PJSC Magnit has an efficient corporate governance framework and internal control on its financial and economic activities that complies with Russian laws, the Rules of the Moscow Exchange and the London Stock Exchange rules, as well as international best practices. The Company continuously enhances its corporate governance and ensures the protection of shareholders and other stakeholder rights.

The Company’s highest decision-making body is the General Meeting. The Board of Directors is elected by shareholders at the General Meeting and is accountable to them. It provides strategic oversight and monitors the activities of the executive bodies: the CEO (Chairman of the Management Board), President and the Management Board. The post of President was first introduced in 2019.

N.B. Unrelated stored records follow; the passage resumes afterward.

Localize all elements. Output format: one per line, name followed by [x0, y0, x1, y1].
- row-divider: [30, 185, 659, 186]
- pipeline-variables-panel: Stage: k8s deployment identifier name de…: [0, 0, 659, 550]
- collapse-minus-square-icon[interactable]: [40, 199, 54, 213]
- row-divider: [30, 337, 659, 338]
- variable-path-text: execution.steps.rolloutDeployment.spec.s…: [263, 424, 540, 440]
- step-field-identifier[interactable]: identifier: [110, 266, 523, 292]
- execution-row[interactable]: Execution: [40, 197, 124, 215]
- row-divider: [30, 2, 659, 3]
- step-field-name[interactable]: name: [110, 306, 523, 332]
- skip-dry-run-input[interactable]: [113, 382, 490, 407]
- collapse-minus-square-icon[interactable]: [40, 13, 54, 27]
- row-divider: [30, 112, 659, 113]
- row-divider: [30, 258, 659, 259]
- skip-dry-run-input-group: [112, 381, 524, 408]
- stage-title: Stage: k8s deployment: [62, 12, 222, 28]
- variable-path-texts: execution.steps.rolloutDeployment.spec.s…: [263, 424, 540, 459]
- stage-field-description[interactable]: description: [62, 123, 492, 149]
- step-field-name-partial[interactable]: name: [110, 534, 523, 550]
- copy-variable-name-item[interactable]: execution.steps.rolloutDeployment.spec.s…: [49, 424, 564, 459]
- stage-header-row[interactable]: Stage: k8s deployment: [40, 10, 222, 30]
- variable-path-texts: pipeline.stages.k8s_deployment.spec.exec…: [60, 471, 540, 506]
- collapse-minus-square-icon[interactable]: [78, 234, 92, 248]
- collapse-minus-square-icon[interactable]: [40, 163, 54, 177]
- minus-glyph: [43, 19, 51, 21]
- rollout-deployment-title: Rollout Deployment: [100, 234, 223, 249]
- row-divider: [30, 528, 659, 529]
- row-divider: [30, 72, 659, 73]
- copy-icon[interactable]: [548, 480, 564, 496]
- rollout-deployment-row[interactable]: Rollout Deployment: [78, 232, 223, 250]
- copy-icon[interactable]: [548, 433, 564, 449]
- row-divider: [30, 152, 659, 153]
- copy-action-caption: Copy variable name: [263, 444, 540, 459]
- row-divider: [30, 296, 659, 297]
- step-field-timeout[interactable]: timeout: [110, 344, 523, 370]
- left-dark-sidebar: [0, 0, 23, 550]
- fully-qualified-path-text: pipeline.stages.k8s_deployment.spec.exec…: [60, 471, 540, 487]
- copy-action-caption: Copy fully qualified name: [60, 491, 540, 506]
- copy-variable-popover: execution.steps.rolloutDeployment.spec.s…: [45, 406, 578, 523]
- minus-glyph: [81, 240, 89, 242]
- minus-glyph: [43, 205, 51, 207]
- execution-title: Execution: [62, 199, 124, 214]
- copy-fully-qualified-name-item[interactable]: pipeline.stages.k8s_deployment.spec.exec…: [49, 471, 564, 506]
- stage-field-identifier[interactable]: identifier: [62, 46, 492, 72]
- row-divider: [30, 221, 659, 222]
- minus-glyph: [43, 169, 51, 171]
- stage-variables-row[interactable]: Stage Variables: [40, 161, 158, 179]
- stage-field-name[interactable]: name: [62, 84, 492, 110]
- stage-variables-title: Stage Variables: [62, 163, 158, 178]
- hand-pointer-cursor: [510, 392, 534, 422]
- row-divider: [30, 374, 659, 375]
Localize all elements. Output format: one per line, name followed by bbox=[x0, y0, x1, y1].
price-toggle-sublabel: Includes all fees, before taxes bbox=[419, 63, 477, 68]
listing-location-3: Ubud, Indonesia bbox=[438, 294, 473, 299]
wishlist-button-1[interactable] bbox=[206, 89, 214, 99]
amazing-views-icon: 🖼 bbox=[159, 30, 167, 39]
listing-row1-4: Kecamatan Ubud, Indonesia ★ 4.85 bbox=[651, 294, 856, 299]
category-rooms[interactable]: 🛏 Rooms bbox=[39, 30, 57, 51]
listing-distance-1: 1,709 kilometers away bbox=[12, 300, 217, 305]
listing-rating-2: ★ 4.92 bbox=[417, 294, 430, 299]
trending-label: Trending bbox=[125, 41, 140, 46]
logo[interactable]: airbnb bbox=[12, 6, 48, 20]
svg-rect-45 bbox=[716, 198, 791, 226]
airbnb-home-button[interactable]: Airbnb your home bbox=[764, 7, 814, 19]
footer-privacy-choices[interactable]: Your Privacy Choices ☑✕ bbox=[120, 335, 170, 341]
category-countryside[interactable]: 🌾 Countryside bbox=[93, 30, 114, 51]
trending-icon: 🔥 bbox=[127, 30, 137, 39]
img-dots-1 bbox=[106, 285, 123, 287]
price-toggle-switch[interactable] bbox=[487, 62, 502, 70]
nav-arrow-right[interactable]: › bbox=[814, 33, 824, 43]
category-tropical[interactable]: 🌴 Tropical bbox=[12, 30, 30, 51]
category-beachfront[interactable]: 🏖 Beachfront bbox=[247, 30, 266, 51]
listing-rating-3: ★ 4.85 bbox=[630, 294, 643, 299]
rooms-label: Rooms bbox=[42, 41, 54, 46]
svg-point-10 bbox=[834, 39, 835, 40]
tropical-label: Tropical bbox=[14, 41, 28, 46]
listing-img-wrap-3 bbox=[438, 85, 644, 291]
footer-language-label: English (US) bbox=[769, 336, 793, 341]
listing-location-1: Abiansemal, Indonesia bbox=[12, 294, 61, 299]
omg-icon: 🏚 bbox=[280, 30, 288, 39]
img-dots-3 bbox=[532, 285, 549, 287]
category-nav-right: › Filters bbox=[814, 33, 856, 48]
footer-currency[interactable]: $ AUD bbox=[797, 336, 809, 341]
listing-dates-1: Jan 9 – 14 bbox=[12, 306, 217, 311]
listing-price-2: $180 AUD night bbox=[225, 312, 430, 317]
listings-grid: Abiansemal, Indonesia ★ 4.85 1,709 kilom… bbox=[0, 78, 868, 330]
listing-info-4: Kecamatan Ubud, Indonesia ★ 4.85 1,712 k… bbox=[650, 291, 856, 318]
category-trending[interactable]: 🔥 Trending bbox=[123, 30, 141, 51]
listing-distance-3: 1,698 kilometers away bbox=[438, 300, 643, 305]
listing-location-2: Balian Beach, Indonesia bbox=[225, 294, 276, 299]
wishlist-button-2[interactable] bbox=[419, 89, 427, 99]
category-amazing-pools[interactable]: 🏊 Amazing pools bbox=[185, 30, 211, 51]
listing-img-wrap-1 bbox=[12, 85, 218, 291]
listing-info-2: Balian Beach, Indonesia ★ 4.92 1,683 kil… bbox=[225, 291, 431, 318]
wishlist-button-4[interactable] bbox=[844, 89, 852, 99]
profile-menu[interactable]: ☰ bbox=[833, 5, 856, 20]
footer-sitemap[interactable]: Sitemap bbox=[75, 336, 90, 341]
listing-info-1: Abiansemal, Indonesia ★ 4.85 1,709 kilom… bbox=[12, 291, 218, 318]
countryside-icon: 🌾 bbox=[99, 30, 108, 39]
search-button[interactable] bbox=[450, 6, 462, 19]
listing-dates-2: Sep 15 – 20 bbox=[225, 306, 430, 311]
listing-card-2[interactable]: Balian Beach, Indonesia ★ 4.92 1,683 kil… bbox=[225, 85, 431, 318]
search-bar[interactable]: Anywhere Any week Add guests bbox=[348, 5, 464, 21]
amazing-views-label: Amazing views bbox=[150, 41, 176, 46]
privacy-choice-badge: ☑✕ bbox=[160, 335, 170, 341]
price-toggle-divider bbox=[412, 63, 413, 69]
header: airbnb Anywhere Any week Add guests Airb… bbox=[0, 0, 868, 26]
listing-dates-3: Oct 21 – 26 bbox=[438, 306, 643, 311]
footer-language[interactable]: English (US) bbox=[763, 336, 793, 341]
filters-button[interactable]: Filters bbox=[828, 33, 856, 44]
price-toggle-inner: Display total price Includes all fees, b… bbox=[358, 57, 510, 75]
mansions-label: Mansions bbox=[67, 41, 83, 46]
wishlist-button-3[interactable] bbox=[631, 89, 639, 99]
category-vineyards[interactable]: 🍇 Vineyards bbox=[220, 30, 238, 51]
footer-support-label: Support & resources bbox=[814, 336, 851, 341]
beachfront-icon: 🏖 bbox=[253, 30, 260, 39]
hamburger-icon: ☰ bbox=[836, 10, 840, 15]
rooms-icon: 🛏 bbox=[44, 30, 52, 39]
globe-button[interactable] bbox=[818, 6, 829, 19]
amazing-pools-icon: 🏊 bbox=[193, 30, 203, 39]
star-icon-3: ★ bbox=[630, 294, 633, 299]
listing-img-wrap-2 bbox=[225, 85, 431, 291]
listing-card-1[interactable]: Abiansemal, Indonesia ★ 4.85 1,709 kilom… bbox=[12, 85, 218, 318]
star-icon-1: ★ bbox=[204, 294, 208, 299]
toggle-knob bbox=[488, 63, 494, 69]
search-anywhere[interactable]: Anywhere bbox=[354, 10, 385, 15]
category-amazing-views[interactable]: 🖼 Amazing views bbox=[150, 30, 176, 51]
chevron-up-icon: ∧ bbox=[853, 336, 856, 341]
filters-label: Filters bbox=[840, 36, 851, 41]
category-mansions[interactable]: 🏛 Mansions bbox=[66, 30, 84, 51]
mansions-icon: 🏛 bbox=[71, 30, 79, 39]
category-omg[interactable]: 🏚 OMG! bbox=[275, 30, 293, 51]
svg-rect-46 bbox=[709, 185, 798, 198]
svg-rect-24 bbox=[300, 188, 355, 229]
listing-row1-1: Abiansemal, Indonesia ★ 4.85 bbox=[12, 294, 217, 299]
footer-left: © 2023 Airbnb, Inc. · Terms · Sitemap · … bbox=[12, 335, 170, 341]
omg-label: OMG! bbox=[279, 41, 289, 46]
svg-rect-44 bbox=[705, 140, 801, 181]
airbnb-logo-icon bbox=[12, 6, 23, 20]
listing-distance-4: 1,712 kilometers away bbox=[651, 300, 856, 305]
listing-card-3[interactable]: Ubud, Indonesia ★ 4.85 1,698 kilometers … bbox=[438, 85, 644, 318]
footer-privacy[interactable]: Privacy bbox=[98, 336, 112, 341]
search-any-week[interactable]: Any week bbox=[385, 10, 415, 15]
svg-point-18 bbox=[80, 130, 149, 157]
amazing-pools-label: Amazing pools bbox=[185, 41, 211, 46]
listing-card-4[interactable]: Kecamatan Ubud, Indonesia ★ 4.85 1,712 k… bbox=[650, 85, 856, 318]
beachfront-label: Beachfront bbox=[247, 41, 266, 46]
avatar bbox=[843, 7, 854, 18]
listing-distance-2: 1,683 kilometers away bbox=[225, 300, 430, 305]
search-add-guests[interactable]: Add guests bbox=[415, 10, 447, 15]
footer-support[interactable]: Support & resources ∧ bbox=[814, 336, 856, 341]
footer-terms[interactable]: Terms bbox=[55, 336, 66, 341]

The executive bodies handle the day-to-day management of the Company and perform tasks assigned by the shareholders and the Board of Directors.

There are four committees under the Board of Directors:

the Audit Committee, the HR and Remuneration Committee, the Strategy Committee, Capital Markets Committee.

The Internal Audit Department analyses and evaluates the risk management and internal control systems, as well as corporate governance.

The Corporate Governance Department performs the functions of the Corporate Secretary, ensures the efficient operation of the remaining corporate governance bodies and is responsible for all necessary disclosures.

Administrative subordination. Department Director is appointed by the Board of Directors.